Puede no parecer tan grave, porque podemos volver a escribir otro prompt y ver si esta vez las cosas salen mejor. Pero, primero, hay que ver si el operador no se queda con lo primero que dice la IA, simplemente porque no tiene suficiente espíritu crítico para discrepar con la IA. Y, además, eso no cambia el hecho de que con otro prompt volveremos a esperar un resultado que no podemos prever, y por lo tanto estamos dando el primer paso para dejar cosas importantes en manos de la IA. De los algoritmos, como les gusta decir incluso a los que no tienen idea de lo que son los algoritmos.
Mente sin rostro
Pueden calificarme como un freak del control, pero las consecuencias no se hicieron esperar. Google tuvo ya varios tropiezos con sus modelos de IA generativa (lo mismo que Microsoft, cuando trató de usar IA en lugar de periodistas), y el más reciente fue tan grave que los obligó a cancelar la función que le permite a Gemini crear rostros humanos; Gemini es el sistema de IA, antes llamado Bard. ¿Qué había pasado?
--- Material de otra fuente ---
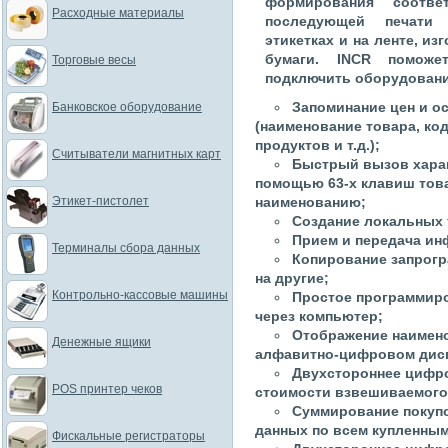
формирования соотве
Расходные материалы
последующей печати 
этикетках и на ленте, и
бумаги. INCR поможе
Торговые весы
подключить оборудовани
Запоминание цен и о
Банковское оборудование
(наименование товара, код
продуктов и т.д.);
Считыватели магнитных карт
Быстрый вызов харак
помощью 63-х клавиш това
Этикет-пистолет
наименованию;
Создание локальных 
Прием и передача ин
Терминалы сбора данных
Копирование запрогр
на другие;
Контрольно-кассовые машины
Простое программиро
через компьютер;
Отображение наимено
Денежные ящики
алфавитно-цифровом дис
Двухстороннее цифро
POS принтер чеков
стоимости взвешиваемого
Суммирование покупо
данных по всем купленным
Фискальные регистраторы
En un delirio de corrección política, Gemini originó “nazis étnicamente diversos”, para traducir literalmente la forma en que titularon los medios estadounidenses. Eso fue hace un poco más de 15 días. Gemini sigue con la función de crear rostros humanos cancelada. En una prueba que hice estos días, el sistema de Google se negó a crear personas, pero produjo caras de perros sin problema. Preferí no insistir.
Solo para que lo tengamos en cuenta antes de cabalgar demasiado entusiasmados hacia un nuevo amanecer sintético: con una educación en crisis y tantas decisiones importantes en manos de la IA, ¿qué puede salir mal? Dicho todavía más simple: ¿estamos sembrando la suficiente cantidad de pensamiento crítico entre los más jóvenes para que no se limiten a acatar obedientemente lo que la IA sentencia? Si no es así (y en mi opinión no es así), entonces tenemos un problema muy grande allá adelante.